Problem description: Only the lines from the one containing "Código: BQ0002-PT" through the last line of the listing are to be given again, exactly as they appear.

Available data:

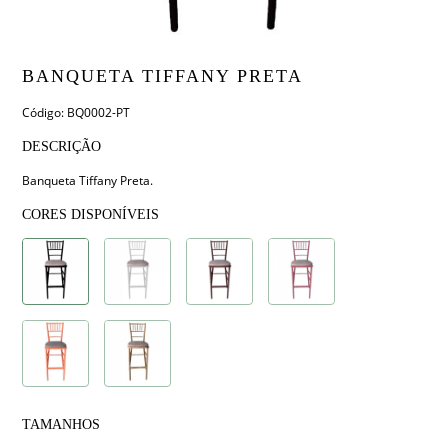
BANQUETA TIFFANY PRETA
Código: BQ0002-PT
DESCRIÇÃO
Banqueta Tiffany Preta.
CORES DISPONÍVEIS
TAMANHOS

Result of the exercise:
Código: BQ0002-PT
DESCRIÇÃO
Banqueta Tiffany Preta.
CORES DISPONÍVEIS
TAMANHOS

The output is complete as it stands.